Original Story: Residential cameras in a neighborhood of Griffith Park just 1 ½ miles south of the Hollywood Sign captured the footage of the cougar slowly wandering a street lined with cars.
After learning of his existence in Griffith Park in 2012, researchers tracked the cat down and attached a radio collar to his neck to monitor his movements. P-22 is the most urban mountain lion in Southern California, according to the Los Angeles Times.
If you watch the video closely, you can see the collar around the cougar’s neck, indicating that he is P-22.
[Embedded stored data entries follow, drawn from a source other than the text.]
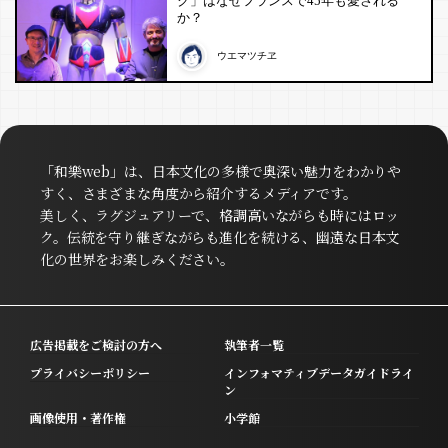
ク」はなぜフランスで45年も愛される
か？
ウエマツチヱ
「和樂web」は、日本文化の多様で奥深い魅力をわかりや
すく、さまざまな角度から紹介するメディアです。
美しく、ラグジュアリーで、格調高いながらも時にはロッ
ク。伝統を守り継ぎながらも進化を続ける、幽遠な日本文
化の世界をお楽しみください。
広告掲載をご検討の方へ
執筆者一覧
プライバシーポリシー
インフォマティブデータガイドライ
ン
画像使用・著作権
小学館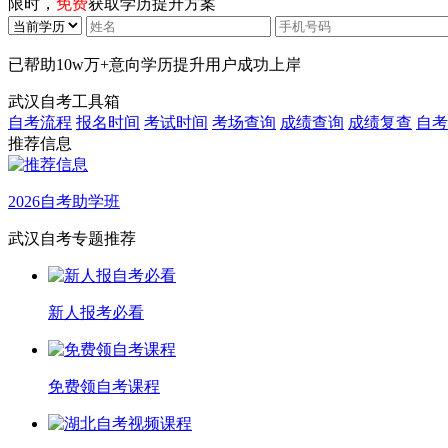
限时，
免费
获取学历提升方案
已帮助
10w万+
意向学历提升用户成功上岸
武汉自考工具箱
自考流程
报名时间
考试时间
考场查询
成绩查询
成绩复查
自考
推荐信息
2026自考助学班
武汉自考专题推荐
新人报考必看
免费领自考课程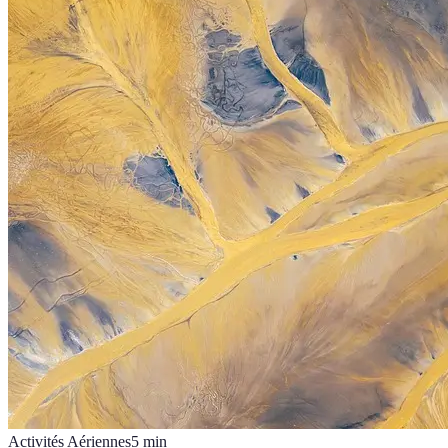
Activités Aériennes
5
min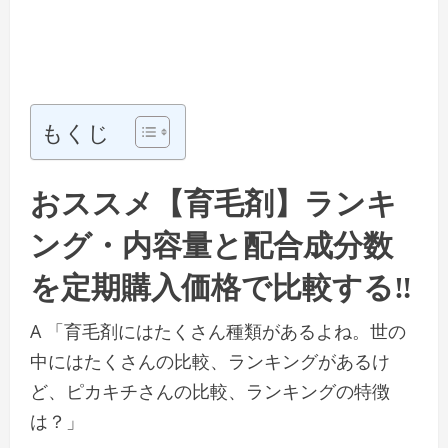
もくじ
おススメ【育毛剤】ランキ
ング・内容量と配合成分数
を定期購入価格で比較する‼
A 「育毛剤にはたくさん種類があるよね。世の
中にはたくさんの比較、ランキングがあるけ
ど、ピカキチさんの比較、ランキングの特徴
は？」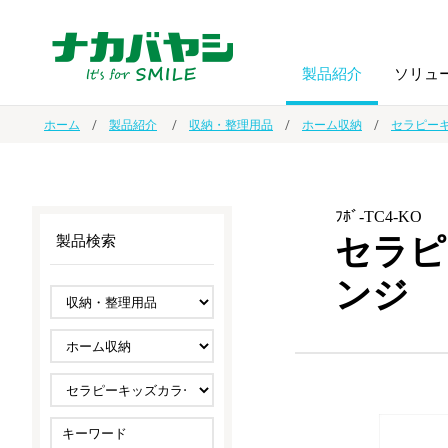
製品紹介
ソリュ
ホーム
製品紹介
収納・整理用品
ホーム収納
セラピー
フォトフ
BPO
トップメッセージ
（ビジネス・プロセス・アウトソーシング）
アルバム
額縁
ﾌﾎﾞ-TC4-KO
セラピ
製品検索
オーダー手帳・ノベルティ制作
IR情報
プリンタ用紙
ノート・
ンジ
スマートフォン・
ドキュメントスキャニングサービス
サステナビリティ
ゲーム関
タブレット関連
導入事例
防災・
シルバー
セキュリティ用品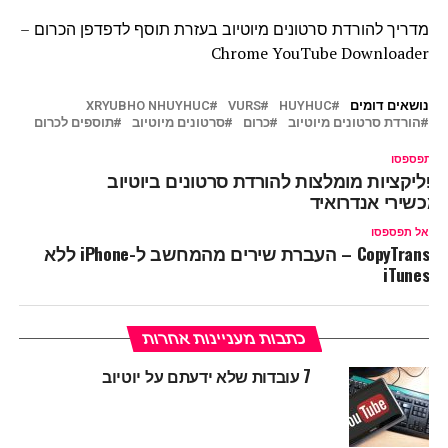
מדריך להורדת סרטונים מיוטיוב בעזרת תוסף לדפדפן הכרום –
Chrome YouTube Downloader
נושאים דומים
HUYHUC
VURS
XRYUBHO NHUYHUC
הורדת סרטונים מיוטיוב
כרום
סרטונים מיוטיוב
תוספים לכרום
ל תפספסו
פליקציות מומלצות להורדת סרטונים ביוטיוב
מכשירי אנדרואיד
אל תפספסו
CopyTrans – העברת שירים מהמחשב ל-iPhone ללא
iTunes‎
כתבות מעניינות אחרות
7 עובדות שלא ידעתם על יוטיוב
P-22 splits his time between Griffith Park and the Santa Monica Mountains Federal Park. The journey between the two locations is treacherous, according to Santa Monica Mountains federal park spokeswoman Kate Kuykendall.
“It was kind of an amazing journey,” said Kuykendall. “He came from the Santa Monica Mountains and that means he crossed the 101 and 405 freeways to reach Griffith Park, which is incredible.”
P-22 also took the spotlight back in 2012, when National Geographic photographer Steve Winter photographed him in front of the Hollywood Sign.
Mountain lions are elusive and powerful predators. Earlier this year, a mountain lion was believed to have attacked a California homeless man in his encampment. And recently, a mountain lion killed a 100-pound dog in Fontana, California.